Sakura Sports CEO: The influence of AI in LatAm gaming
Matt Strachan, CEO and Founder of Sakura Sports, discusses the nuanced influence of AI-led sponsorship within the regulated LatAm market and beyond.
It’s fair to say, much like in every other walk of life, artificial intelligence has become the sports industry’s new obsession – the great hope for making everything faster, smarter, more efficient and more profitable.
But here’s the truth: AI won’t save sponsorship. It will expose it.
Across LatAm and South America, betting sponsorships are booming. Brazil’s regulatory changes have opened the floodgates. Other markets, from Mexico to Colombia to Peru, are following suit. Yet amid the excitement, too many brands are still doing the same old thing; buying exposure and calling it strategy.
For decades, sponsorship decisions have relied on instinct. ‘That club has reach.’ ‘That sport gets airtime.’ But gut feeling doesn’t guarantee a return on investment. Far from it. AI flips the script. It analyzes fan data, engagement trends, digital sentiment and even purchase behavior, to identify what really drives value. It reveals who the fans are, what they respond to and how sponsorship actually influences them.
In regions like LatAm and South America, where sports culture is rich, digital engagement is high and brand trust is fragile – precision matters more than ever. The beauty (and danger) of AI is that it doesn’t just make sponsorships smarter; it makes them visible.

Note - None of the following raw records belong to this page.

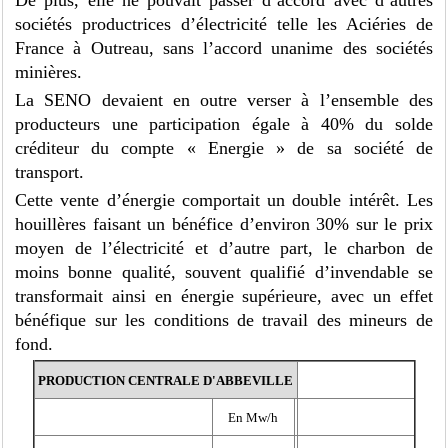
sociétés productrices d’électricité telle les Aciéries de
France à Outreau, sans l’accord unanime des sociétés
minières.
La SENO devaient en outre verser à l’ensemble des
producteurs une participation égale à 40% du solde
créditeur du compte « Energie » de sa société de
transport.
Cette vente d’énergie comportait un double intérêt. Les
houillères faisant un bénéfice d’environ 30% sur le prix
moyen de l’électricité et d’autre part, le charbon de
moins bonne qualité, souvent qualifié d’invendable se
transformait ainsi en énergie supérieure, avec un effet
bénéfique sur les conditions de travail des mineurs de
fond.
PRODUCTION CENTRALE D'ABBEVILLE
En Mw/h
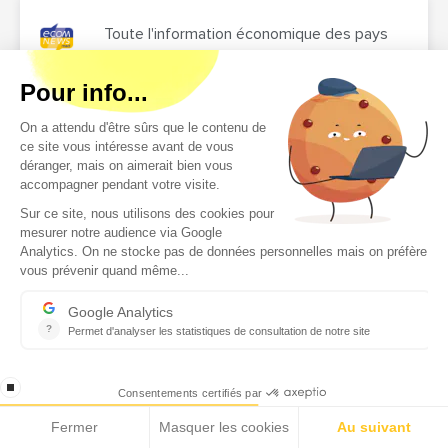
Toute l'information économique des pays
de la Méditerrannée en temps réel
Nos audiences sur les réseaux sociaux
1,2M
87K
1,49M
1,1K
2,1K
Toute l’information économique des pays
d’Afrique en temps réel
Nos audiences sur les réseaux sociaux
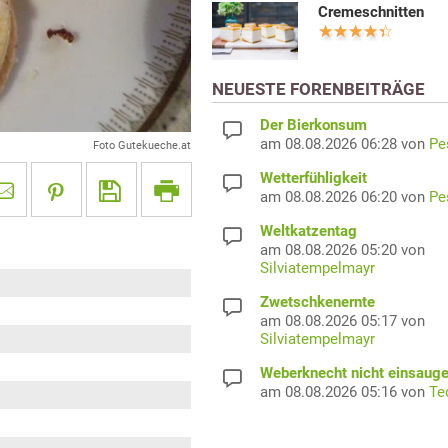
Cremeschnitten
NEUESTE FORENBEITRÄGE
Der Bierkonsum
am 08.08.2026 06:28 von
Pe
Foto Gutekueche.at
Wetterfühligkeit
am 08.08.2026 06:20 von
Pe
Weltkatzentag
am 08.08.2026 05:20 von
Silviatempelmayr
Zwetschkenernte
am 08.08.2026 05:17 von
Silviatempelmayr
Weberknecht nicht einsaug
am 08.08.2026 05:16 von
Te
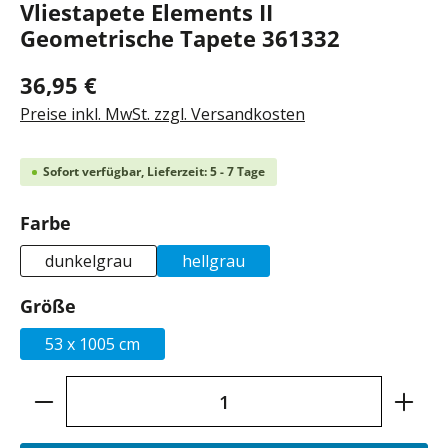
Vliestapete Elements II
Geometrische Tapete 361332
36,95 €
Preise inkl. MwSt. zzgl. Versandkosten
Sofort verfügbar, Lieferzeit: 5 - 7 Tage
auswählen
Farbe
dunkelgrau
hellgrau
auswählen
Größe
53 x 1005 cm
Produkt Anzahl: Gib den gewünschten Wer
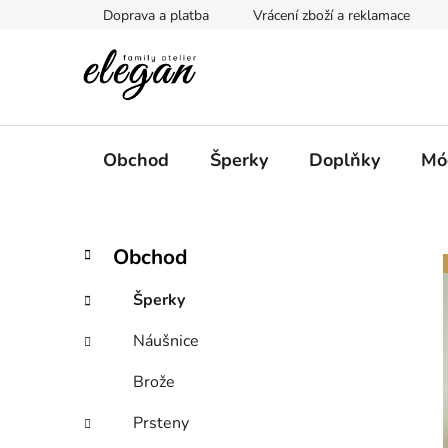
Přejít
Doprava a platba
Vrácení zboží a reklamace
na
obsah
Obchod
Šperky
Doplňky
Mó
P
K
Přeskočit
Obchod
a
kategorie
o
t
s
Šperky
e
t
g
Náušnice
r
o
a
r
Brože
i
n
e
n
Prsteny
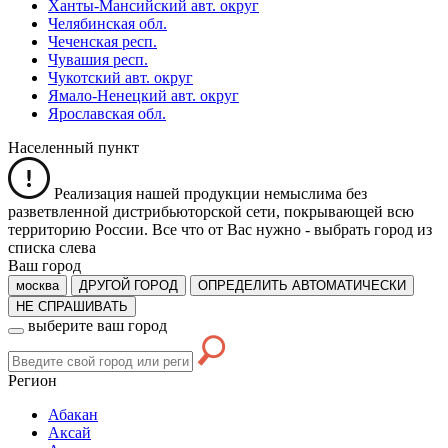
Ханты-Мансийский авт. округ
Челябинская обл.
Чеченская респ.
Чувашия респ.
Чукотский авт. округ
Ямало-Ненецкий авт. округ
Ярославская обл.
Населенный пункт
Реализация нашей продукции немыслима без
разветвленной дистрибьюторской сети, покрывающей всю
территорию России. Все что от Вас нужно -
выбрать город из
списка слева
Ваш город
москва
ДРУГОЙ ГОРОД
ОПРЕДЕЛИТЬ АВТОМАТИЧЕСКИ
НЕ СПРАШИВАТЬ
выберите ваш город
Регион
Абакан
Аксай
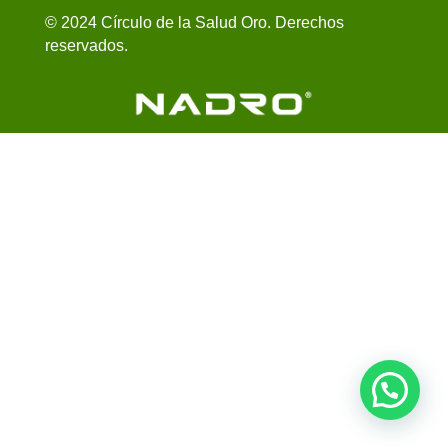
© 2024 Círculo de la Salud Oro. Derechos
reservados.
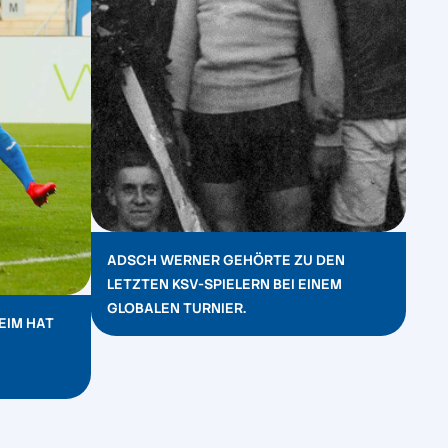
ADSCH WERNER GEHÖRTE ZU DEN
LETZTEN KSV-SPIELERN BEI EINEM
GLOBALEN TURNIER.
EIM HAT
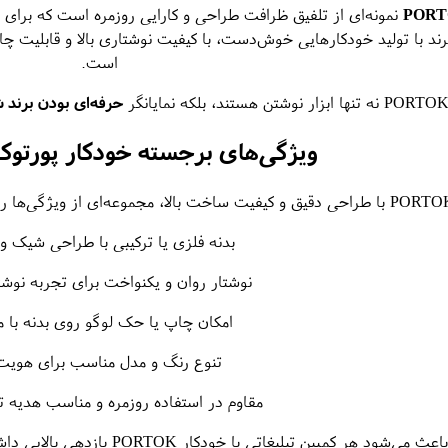
نمونه‌ای از تلفیق ظرافت طراحی و کارایی روزمره است که برای
ند با تولید خودکارهایی خوش‌دست، با کیفیت نوشتاری بالا و قابلیت چاپ 
است.
حرفه‌ای بودن برند 
ویژگی‌های برجسته خودکار پورتوک ORTOK
بدنه فلزی یا ترکیبی با طراحی شیک
نوشتار روان و یکنواخت برای تجربه نو
امکان چاپ یا حک لوگو روی بدنه با ما
تنوع رنگ و مدل مناسب برای هویت 
مقاوم در استفاده روزمره و مناسب هدیه ت
پین تبلیغاتی با خودکار PORTOK بازدهی بالایی داشته باشد و نام برند شما در ذهن مخاطب تثبیت شود.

That’s why lazy sponsorships will be the first casualties of this new era. When everyone has access to the same data, it’s the creative strategy and authentic fan connection that make the difference. And no region better captures the collision of opportunity and accountability than LatAm and South America.
Brazil is the clearest proof-point. The market has moved from a grey, anyone-can -play environment to a formalized system where operators must prove they deserve to be there. Commercially, the opportunity is huge. H2 Gambling Capital estimates Brazil generated around BR24bn ($4.47bn) in online sports betting and iGaming GGR for 2024, with the regulated market projected to rise to roughly BR31bn in 2025 as licensing accelerates and enforcement against offshore operators increases.
This is exactly where AI becomes a spotlight. In a fast-formalizing market like Brazil, AI won’t just reveal weak sponsorship thinking – it will quantify it in front of regulators, rights-holders and fans. Brands will need to demonstrate that partnerships drive measurable outcomes: customer acquisition, retention, trust uplift and safer play. The winners won’t be the ones shouting the loudest; they’ll be the ones using AI to localize quickly, protect credibility and prove real impact beyond logo exposure.
Brazil’s new regulatory framework has unlocked billions in potential revenue. Other countries will soon offer the same opportunity. The region is young, mobile-first and fan-obsessed – the perfect environment for innovation. But that same passion brings pressure. Fans here expect authenticity, innovation and respect – which means that brands can’t copy-paste European sponsorship models. They have to listen to the data, and to the audience, as customer acquisition is one thing – retention is another!
At Sakura Sports, we’ve seen AI used both brilliantly and badly. The difference isn’t in the tech; it’s the intent.